The Fruits of Civilization (26-5) Network Effects

Network Effects

Network-based propagation is larger than the direct effects of shocks, sometimes by severalfold. ~ Turkish-born American economist Daron Acemoğlu

The political economy of trade is treacherous. Its benefits are diffuse, but its costs are often concentrated.

Inequality is exacerbated by free trade. While multinational rent-seeking companies prosper, severe unemployment can strike distant regions or labor markets that fail to successfully compete.

Thanks to globalization, modern economies are a web of interrelated activities, both through the supply-to-demand chain and between production/consumption and finance. Economic entanglement has been repeatedly demonstrated, most emphatically by shocks in one sector that ripple into others.

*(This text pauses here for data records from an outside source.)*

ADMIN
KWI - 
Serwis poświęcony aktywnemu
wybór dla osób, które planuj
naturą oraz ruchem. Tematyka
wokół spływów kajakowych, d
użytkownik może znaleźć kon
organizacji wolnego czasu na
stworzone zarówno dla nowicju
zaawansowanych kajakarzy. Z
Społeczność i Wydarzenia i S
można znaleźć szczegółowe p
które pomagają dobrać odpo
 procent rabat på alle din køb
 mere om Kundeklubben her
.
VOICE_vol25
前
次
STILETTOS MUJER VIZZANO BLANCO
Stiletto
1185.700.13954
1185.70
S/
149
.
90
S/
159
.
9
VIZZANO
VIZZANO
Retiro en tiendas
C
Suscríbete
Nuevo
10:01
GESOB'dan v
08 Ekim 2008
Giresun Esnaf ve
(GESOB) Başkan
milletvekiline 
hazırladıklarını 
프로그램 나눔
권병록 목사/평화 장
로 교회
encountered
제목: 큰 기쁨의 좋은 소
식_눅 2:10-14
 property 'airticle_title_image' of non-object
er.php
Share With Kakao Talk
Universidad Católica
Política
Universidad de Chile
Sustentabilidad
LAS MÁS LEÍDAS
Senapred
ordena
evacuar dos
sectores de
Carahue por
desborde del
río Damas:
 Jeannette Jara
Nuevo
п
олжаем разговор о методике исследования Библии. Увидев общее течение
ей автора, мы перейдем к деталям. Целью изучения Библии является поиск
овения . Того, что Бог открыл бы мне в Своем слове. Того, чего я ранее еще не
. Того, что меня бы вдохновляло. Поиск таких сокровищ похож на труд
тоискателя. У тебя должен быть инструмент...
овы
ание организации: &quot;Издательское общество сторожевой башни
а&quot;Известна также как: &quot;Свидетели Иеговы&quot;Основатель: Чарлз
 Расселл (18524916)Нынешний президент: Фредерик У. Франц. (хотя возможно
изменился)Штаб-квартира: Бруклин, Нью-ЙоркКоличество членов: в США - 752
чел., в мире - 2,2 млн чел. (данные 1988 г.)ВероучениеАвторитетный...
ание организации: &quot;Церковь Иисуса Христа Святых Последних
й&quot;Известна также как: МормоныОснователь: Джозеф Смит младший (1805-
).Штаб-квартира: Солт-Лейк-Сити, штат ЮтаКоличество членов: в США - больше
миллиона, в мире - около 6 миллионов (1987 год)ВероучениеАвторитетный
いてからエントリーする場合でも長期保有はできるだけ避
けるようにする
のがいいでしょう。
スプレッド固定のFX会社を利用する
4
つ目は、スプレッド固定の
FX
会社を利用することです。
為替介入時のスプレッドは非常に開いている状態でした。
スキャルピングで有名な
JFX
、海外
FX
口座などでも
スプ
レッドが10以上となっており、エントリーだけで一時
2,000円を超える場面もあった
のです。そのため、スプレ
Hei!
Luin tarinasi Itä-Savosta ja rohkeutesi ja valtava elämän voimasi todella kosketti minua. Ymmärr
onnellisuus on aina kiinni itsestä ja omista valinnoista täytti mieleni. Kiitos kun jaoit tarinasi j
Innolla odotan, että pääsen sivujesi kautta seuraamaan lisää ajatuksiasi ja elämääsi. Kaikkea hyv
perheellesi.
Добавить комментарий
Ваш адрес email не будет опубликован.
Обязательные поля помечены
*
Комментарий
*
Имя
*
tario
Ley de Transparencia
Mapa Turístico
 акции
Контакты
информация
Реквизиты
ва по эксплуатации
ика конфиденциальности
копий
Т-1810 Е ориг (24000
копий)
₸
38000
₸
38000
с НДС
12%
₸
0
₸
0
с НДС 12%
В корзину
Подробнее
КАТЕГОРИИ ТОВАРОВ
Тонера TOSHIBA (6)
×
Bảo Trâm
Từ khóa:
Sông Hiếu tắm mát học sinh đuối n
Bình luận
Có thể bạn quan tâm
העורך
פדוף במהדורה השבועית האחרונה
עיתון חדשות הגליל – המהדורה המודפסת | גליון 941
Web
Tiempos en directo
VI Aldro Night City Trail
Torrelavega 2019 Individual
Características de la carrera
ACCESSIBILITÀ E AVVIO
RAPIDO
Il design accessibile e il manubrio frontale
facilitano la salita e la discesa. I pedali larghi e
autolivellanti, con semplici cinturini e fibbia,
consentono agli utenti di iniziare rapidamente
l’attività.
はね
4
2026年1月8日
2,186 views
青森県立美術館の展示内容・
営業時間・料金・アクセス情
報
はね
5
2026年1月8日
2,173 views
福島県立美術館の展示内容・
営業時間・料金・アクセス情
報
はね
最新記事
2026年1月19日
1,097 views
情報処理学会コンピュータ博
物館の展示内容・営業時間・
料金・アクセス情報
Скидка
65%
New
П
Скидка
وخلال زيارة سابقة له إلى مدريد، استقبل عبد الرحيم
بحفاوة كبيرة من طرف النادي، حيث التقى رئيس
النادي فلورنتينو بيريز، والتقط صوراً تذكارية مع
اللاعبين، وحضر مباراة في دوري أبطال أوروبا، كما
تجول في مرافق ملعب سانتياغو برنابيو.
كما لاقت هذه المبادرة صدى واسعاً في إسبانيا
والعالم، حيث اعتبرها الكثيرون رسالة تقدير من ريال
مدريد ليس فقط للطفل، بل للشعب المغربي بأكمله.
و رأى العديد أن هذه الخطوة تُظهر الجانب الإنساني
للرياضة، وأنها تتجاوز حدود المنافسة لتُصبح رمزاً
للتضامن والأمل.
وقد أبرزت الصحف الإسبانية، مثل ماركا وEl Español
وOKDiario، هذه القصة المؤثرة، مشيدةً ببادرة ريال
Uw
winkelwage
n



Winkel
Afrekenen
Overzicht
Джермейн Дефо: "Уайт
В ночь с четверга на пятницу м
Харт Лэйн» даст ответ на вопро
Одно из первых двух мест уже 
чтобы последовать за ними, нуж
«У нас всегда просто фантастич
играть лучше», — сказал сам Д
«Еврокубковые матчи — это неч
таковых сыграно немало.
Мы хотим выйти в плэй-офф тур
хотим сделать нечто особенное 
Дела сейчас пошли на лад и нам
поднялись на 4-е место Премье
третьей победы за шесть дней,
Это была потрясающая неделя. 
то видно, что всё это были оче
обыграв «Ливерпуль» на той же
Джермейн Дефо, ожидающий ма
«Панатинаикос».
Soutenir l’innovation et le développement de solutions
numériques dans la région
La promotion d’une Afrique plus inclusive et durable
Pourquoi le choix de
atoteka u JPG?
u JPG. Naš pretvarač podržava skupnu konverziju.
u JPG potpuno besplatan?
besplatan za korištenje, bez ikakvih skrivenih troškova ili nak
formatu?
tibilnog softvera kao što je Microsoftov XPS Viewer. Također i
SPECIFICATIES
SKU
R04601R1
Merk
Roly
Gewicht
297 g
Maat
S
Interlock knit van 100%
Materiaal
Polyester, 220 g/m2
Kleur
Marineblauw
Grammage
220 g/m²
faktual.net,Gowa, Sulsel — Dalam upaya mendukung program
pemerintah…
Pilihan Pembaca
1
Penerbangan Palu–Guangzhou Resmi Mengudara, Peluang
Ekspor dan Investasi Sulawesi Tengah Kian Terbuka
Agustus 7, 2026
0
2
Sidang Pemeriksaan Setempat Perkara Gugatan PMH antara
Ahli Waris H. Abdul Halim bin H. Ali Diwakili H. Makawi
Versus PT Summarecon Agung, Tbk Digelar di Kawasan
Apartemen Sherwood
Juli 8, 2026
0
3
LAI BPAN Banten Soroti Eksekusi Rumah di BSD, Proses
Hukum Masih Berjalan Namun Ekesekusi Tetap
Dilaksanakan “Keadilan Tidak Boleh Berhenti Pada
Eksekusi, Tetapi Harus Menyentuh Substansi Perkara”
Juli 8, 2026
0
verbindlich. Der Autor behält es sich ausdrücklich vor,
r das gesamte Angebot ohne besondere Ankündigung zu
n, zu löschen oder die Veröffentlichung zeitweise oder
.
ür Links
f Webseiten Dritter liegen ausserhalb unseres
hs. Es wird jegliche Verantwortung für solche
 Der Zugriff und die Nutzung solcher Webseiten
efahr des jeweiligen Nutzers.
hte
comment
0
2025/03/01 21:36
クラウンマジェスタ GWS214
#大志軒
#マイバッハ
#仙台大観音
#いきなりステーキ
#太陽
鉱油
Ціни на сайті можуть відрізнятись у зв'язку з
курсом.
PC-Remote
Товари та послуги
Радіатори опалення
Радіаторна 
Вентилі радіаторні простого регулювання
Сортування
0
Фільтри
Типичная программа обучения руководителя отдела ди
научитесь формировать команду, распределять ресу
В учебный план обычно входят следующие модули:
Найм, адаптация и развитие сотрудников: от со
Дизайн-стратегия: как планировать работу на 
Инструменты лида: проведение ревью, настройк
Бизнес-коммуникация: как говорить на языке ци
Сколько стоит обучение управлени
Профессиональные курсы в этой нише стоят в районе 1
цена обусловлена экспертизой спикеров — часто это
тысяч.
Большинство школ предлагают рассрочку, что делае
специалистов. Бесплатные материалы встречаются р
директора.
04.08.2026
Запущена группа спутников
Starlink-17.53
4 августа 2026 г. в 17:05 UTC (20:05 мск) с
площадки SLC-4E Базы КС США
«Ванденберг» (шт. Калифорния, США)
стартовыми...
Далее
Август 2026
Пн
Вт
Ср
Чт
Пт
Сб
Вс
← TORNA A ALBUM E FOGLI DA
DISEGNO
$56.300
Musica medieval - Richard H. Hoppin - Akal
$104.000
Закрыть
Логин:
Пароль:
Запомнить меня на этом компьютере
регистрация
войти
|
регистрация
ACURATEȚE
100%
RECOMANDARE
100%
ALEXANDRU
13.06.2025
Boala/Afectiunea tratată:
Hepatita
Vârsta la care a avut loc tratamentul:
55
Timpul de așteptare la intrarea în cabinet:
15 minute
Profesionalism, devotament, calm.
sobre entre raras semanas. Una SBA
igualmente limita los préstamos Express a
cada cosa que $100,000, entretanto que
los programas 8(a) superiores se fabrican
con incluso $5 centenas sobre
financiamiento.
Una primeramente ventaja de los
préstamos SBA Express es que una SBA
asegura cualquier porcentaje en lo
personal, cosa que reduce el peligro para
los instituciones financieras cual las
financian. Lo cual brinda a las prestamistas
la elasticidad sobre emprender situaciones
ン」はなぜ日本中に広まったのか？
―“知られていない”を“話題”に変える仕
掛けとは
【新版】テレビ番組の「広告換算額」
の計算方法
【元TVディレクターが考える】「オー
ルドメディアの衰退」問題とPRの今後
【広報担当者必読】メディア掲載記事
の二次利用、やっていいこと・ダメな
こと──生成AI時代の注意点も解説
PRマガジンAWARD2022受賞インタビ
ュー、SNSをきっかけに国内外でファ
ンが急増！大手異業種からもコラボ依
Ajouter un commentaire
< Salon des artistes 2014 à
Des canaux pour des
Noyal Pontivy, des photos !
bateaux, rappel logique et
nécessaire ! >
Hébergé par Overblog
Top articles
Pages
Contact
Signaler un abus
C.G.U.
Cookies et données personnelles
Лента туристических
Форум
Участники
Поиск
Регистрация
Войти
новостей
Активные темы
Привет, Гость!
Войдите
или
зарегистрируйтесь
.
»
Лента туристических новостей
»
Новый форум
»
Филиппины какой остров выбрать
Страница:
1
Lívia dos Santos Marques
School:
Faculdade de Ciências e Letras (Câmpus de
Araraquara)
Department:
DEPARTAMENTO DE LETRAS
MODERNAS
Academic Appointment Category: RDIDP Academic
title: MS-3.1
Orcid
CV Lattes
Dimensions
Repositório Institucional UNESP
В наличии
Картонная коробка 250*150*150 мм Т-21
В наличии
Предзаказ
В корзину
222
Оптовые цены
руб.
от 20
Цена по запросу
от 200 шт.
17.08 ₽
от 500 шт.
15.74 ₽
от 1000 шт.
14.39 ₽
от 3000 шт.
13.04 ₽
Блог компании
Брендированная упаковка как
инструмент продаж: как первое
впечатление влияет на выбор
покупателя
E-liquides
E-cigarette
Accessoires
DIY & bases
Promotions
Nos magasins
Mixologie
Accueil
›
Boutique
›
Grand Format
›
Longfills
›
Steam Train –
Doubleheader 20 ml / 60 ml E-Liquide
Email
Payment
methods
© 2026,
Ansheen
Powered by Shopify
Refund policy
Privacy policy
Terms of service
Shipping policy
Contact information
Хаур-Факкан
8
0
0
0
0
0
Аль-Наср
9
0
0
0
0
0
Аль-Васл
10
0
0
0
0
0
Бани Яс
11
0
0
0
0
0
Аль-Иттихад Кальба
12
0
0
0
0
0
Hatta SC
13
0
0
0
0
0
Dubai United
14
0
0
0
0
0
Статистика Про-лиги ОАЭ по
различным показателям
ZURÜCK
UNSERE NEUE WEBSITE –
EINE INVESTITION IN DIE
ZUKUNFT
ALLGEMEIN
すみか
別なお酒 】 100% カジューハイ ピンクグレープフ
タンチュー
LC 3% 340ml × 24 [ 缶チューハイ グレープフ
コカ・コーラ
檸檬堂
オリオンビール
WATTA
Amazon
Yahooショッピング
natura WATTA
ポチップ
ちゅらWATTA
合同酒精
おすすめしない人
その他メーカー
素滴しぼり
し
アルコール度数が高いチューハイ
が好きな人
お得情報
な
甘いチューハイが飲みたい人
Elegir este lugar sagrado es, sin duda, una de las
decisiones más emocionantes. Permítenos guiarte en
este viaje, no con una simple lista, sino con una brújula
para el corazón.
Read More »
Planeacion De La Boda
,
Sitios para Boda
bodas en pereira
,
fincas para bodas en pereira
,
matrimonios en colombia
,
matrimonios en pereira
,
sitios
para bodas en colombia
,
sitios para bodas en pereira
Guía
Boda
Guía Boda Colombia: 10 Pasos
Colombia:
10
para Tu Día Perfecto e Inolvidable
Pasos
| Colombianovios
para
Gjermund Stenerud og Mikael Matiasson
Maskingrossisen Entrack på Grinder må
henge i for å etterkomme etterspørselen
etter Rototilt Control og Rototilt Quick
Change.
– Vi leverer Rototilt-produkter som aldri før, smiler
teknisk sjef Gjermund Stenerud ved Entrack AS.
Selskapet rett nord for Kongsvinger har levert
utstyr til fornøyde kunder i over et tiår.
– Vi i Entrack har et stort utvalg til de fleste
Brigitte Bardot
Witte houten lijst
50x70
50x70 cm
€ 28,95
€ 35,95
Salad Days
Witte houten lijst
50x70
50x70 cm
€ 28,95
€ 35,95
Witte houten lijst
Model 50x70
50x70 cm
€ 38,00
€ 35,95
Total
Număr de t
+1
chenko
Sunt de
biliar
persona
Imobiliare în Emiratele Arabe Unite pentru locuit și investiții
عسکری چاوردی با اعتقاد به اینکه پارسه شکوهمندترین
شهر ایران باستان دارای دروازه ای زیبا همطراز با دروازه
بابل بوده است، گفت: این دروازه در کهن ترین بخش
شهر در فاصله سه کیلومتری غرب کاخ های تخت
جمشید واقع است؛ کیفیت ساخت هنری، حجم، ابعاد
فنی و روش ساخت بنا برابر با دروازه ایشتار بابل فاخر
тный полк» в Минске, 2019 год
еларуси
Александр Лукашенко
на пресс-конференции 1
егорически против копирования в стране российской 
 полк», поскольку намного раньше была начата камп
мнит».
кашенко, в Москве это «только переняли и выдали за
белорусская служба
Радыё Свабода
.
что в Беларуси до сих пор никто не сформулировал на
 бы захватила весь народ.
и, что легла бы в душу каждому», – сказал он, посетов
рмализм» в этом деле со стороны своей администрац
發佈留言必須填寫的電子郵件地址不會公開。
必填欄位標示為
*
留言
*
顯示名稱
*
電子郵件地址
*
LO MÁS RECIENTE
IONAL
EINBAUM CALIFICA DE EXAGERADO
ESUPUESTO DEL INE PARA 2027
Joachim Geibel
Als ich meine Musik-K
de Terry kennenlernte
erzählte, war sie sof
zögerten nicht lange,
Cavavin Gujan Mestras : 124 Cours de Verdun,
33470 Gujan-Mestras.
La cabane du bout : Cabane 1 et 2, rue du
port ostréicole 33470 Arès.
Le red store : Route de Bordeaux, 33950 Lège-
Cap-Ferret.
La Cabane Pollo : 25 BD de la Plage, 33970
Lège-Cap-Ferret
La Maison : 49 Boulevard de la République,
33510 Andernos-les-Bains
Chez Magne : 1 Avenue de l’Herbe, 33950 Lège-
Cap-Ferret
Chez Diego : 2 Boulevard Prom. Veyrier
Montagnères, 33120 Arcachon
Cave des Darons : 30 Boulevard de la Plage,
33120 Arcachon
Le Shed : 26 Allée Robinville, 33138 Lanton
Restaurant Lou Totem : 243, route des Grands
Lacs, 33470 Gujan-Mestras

A shift or shock may occur on the demand side or on the supply side. The propagating effects of each differ in vector.

Supply-side shocks propagate downstream toward consumers much more strongly than upstream to producers, as the prices that customers must pay for products from affected firms and industries ratchet upward. Oil supply shocks are exemplary, as are financial crises: when the cost of borrowing jumps or funds are simply unavailable to finance operations.

In contrast, demand-side shocks, such as from imports or government spending, more powerfully propagate upstream, toward suppliers and manufacturers. Demand shocks have little or no effect on prices. Instead, the effects ripple upstream: affected firms or industries adjust their production levels, and their demand of material and labor inputs.

Toward the end of the 20th century, low-cost imports began to flood into the United States from China, owing to that country’s relatively cheap labor and lack of environmental protection. American manufacturers were distressed by this foreign competition, as were workers in affected industries. But that was just the beginning of the network effects. The overall economic impact of China’s burgeoning exports to the US was ~6 times greater than it was to manufacturing alone.

Relatively small shocks can become magnified. ~ Daron Acemoğlu

Network effects are not just felt in economic shocks. They can also be the basis for growth, at least until the inevitable shock occurs.